- What to produce -
Transcribe word for word the section of the records below that opens with the line containing "και της εφημερίδας Μανιφέστο, η κα. Ράπτη" and closes with the line containing "שקל, בעסקה שהחלה לפני כשנה והוש"; drop every picture.

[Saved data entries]
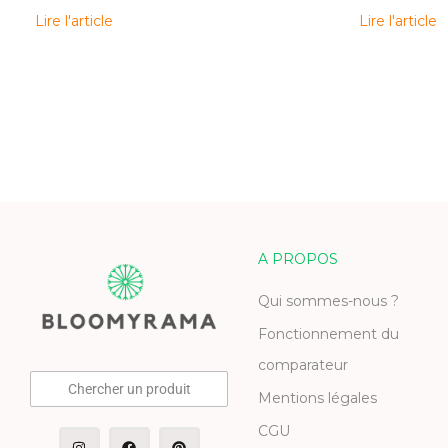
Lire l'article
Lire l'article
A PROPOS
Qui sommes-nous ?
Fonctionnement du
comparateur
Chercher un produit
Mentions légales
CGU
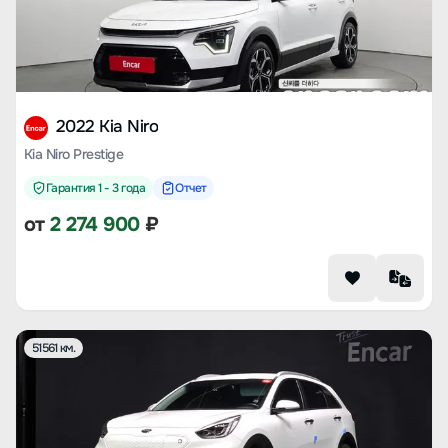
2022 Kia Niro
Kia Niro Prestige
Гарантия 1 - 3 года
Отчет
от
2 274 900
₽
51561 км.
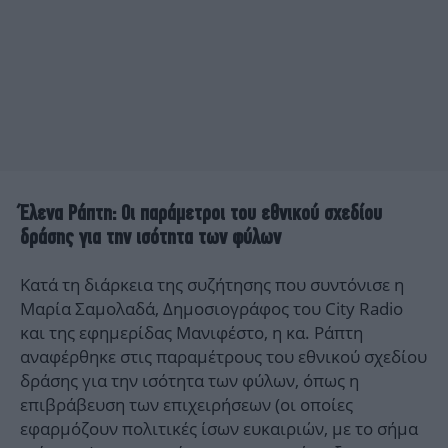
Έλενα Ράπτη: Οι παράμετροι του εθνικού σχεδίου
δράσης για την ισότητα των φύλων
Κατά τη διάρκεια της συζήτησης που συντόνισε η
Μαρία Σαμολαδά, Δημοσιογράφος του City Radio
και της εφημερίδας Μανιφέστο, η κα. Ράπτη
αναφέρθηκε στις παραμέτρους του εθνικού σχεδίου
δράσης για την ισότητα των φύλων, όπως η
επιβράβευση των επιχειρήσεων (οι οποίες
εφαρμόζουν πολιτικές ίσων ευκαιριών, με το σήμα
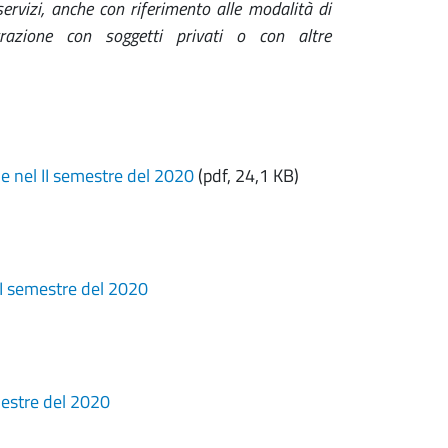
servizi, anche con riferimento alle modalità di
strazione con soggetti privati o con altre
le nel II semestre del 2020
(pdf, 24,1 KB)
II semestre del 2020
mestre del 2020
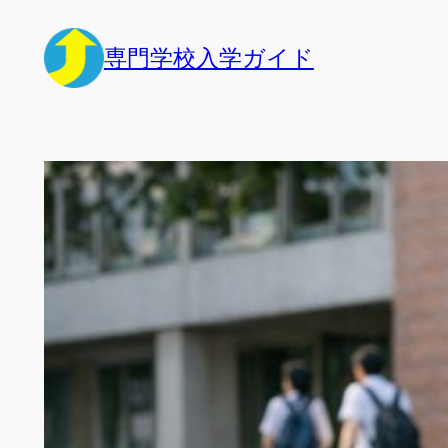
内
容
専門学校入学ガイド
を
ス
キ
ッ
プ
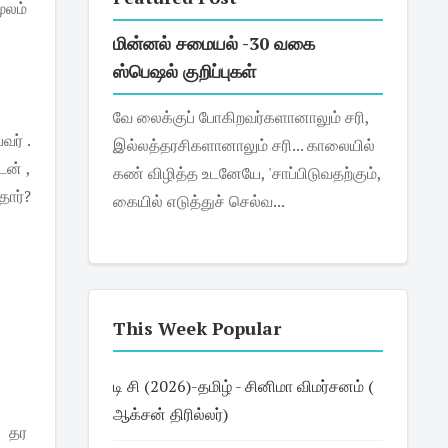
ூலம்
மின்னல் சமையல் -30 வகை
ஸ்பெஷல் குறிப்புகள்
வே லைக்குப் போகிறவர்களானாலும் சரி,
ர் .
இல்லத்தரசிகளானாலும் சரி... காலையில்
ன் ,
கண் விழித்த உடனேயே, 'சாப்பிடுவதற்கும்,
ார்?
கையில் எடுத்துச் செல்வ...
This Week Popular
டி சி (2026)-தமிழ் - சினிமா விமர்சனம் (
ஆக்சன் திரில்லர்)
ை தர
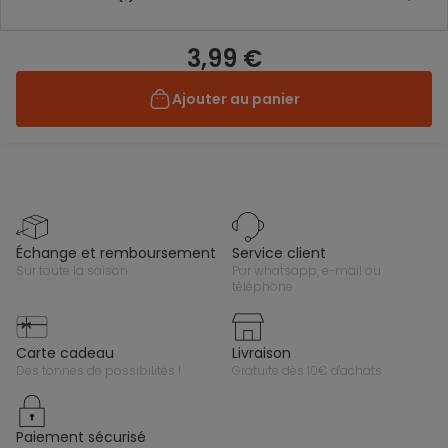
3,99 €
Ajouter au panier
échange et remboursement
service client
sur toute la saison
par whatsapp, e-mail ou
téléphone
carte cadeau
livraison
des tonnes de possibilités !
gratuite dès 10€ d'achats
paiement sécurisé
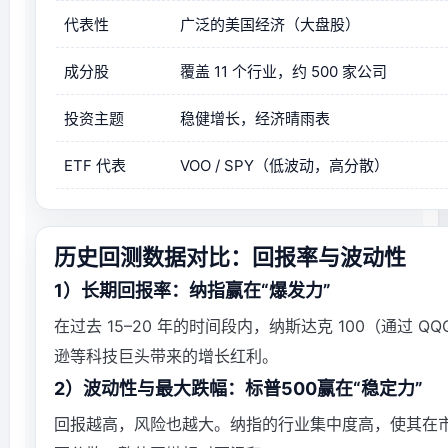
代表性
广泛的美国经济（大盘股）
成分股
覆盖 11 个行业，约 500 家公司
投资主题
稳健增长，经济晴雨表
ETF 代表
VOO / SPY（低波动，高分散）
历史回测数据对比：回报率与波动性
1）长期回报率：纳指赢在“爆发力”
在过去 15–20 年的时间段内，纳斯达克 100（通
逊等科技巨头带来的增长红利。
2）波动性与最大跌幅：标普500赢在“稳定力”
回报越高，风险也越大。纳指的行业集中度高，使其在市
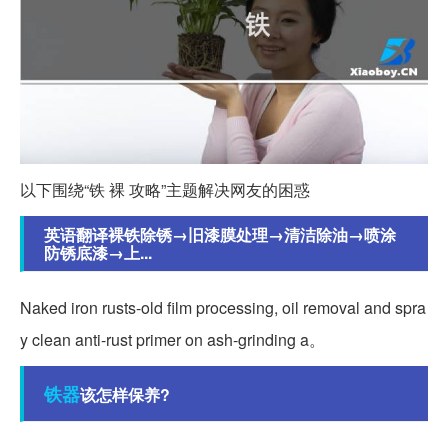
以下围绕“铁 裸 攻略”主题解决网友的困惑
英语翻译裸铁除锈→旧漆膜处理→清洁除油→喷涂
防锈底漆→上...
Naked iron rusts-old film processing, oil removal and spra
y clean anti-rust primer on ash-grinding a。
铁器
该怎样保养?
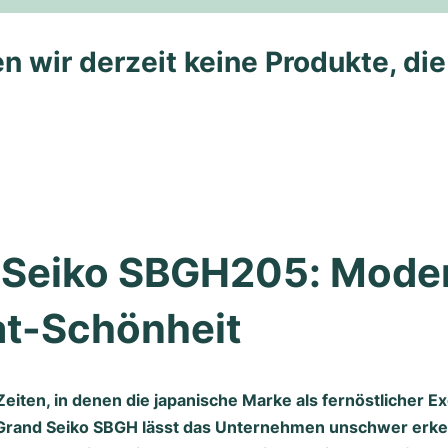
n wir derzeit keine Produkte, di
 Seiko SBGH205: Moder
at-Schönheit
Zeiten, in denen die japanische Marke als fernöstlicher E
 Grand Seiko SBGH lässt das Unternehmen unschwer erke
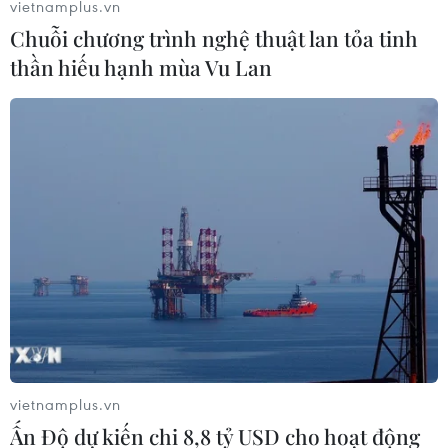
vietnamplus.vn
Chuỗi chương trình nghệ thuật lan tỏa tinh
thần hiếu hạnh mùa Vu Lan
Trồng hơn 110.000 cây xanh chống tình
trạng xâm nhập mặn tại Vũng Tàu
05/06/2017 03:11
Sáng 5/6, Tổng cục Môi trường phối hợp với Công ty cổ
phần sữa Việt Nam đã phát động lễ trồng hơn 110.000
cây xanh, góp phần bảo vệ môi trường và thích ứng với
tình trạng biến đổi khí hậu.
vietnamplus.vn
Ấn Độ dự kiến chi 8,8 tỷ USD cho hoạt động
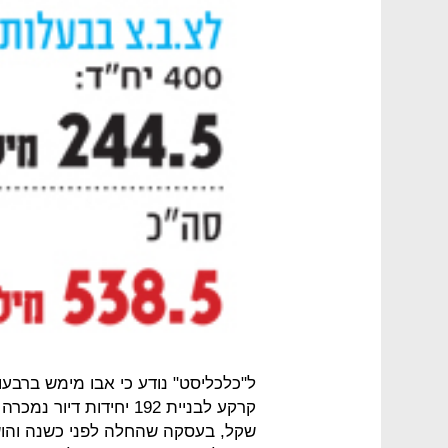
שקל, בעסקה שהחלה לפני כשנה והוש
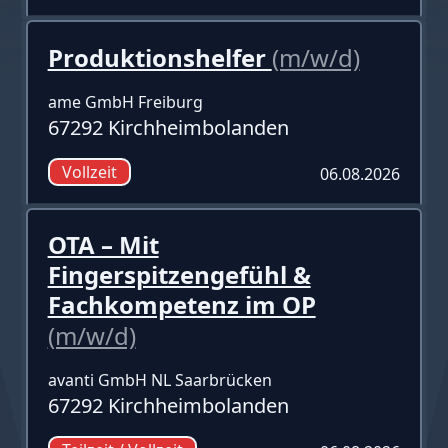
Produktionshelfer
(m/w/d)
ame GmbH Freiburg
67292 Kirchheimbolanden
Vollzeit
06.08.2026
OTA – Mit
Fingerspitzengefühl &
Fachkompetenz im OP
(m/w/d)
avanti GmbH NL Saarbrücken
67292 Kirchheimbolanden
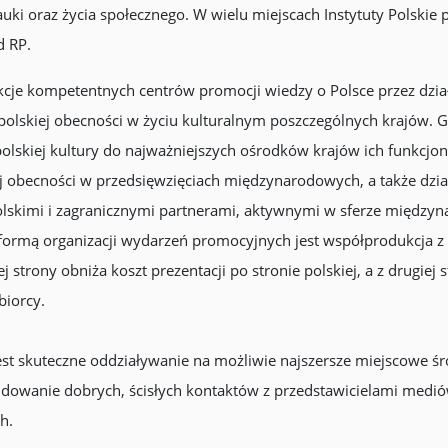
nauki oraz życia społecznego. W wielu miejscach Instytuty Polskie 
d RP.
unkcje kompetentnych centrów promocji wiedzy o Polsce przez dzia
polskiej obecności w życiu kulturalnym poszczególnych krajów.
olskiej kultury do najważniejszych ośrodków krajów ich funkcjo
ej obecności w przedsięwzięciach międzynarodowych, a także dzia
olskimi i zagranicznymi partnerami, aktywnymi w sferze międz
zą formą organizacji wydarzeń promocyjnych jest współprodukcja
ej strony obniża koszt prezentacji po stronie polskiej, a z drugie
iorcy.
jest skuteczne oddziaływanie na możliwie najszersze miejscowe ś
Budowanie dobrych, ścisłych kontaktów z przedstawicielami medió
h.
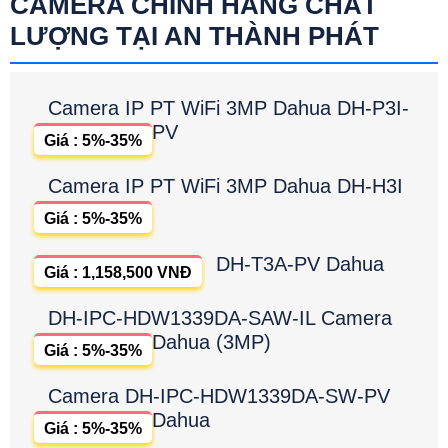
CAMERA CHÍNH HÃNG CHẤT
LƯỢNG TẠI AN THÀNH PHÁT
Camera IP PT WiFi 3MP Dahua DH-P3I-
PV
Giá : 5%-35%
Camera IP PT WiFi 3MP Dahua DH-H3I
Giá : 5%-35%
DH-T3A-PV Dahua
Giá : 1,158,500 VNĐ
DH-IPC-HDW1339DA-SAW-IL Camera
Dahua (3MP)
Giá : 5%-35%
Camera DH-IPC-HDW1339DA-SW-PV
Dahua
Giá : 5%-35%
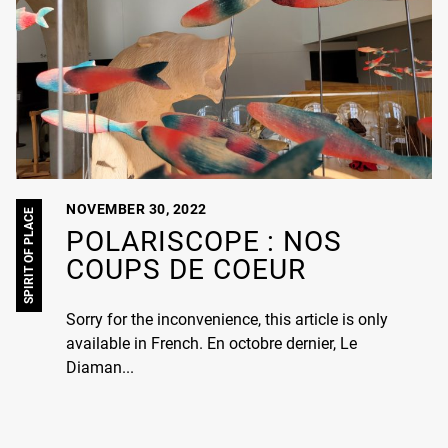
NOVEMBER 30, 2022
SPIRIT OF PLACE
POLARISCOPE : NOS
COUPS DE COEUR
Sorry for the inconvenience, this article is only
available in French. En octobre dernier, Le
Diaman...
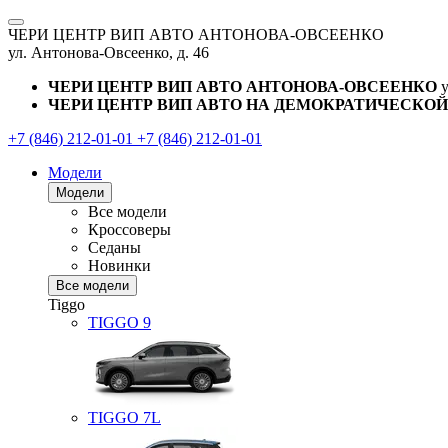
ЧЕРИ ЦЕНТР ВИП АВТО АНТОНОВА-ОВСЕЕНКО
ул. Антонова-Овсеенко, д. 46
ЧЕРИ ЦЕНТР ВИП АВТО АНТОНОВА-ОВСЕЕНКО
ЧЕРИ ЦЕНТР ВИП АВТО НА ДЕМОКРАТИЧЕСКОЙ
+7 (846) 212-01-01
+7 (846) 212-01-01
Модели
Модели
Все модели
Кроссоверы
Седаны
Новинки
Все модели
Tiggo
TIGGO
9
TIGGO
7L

- Output of the exercise -
και της εφημερίδας Μανιφέστο, η κα. Ράπτη
αναφέρθηκε στις παραμέτρους του εθνικού σχεδίου
δράσης για την ισότητα των φύλων, όπως η
επιβράβευση των επιχειρήσεων (οι οποίες
εφαρμόζουν πολιτικές ίσων ευκαιριών, με το σήμα
servizi, anche con riferimento alle modalità di
strazione con soggetti privati o con altre
le nel II semestre del 2020
(pdf, 24,1 KB)
II semestre del 2020
mestre del 2020
内
容
専門学校入学ガイド
を
ス
キ
ッ
プ
ூலம்
மின்னல் சமையல் -30 வகை
ஸ்பெஷல் குறிப்புகள்
வே லைக்குப் போகிறவர்களானாலும் சரி,
ர் .
இல்லத்தரசிகளானாலும் சரி... காலையில்
ன் ,
கண் விழித்த உடனேயே, 'சாப்பிடுவதற்கும்,
ார்?
கையில் எடுத்துச் செல்வ...
This Week Popular
டி சி (2026)-தமிழ் - சினிமா விமர்சனம் (
ஆக்சன் திரில்லர்)
ை தர
3,99 €
Ajouter au panier
échange et remboursement
service client
sur toute la saison
par whatsapp, e-mail ou
téléphone
carte cadeau
livraison
des tonnes de possibilités !
gratuite dès 10€ d'achats
paiement sécurisé
代表性
广泛的美国经济（大盘股）
成分股
覆盖 11 个行业，约 500 家公司
投资主题
稳健增长，经济晴雨表
ETF 代表
VOO / SPY（低波动，高分散）
历史回测数据对比：回报率与波动性
1）长期回报率：纳指赢在“爆发力”
在过去 15–20 年的时间段内，纳斯达克 100（通
逊等科技巨头带来的增长红利。
2）波动性与最大跌幅：标普500赢在“稳定力”
回报越高，风险也越大。纳指的行业集中度高，使其在市
以下围绕“铁 裸 攻略”主题解决网友的困惑
英语翻译裸铁除锈→旧漆膜处理→清洁除油→喷涂
防锈底漆→上...
Naked iron rusts-old film processing, oil removal and spra
y clean anti-rust primer on ash-grinding a。
铁器
该怎样保养?
n wir derzeit keine Produkte, di
 Seiko SBGH205: Moder
at-Schönheit
Zeiten, in denen die japanische Marke als fernöstlicher E
 Grand Seiko SBGH lässt das Unternehmen unschwer erke
vietnamplus.vn
Chuỗi chương trình nghệ thuật lan tỏa tinh
thần hiếu hạnh mùa Vu Lan
Trồng hơn 110.000 cây xanh chống tình
trạng xâm nhập mặn tại Vũng Tàu
05/06/2017 03:11
Sáng 5/6, Tổng cục Môi trường phối hợp với Công ty cổ
phần sữa Việt Nam đã phát động lễ trồng hơn 110.000
cây xanh, góp phần bảo vệ môi trường và thích ứng với
tình trạng biến đổi khí hậu.
vietnamplus.vn
Ấn Độ dự kiến chi 8,8 tỷ USD cho hoạt động
שקל, בעסקה שהחלה לפני כשנה והוש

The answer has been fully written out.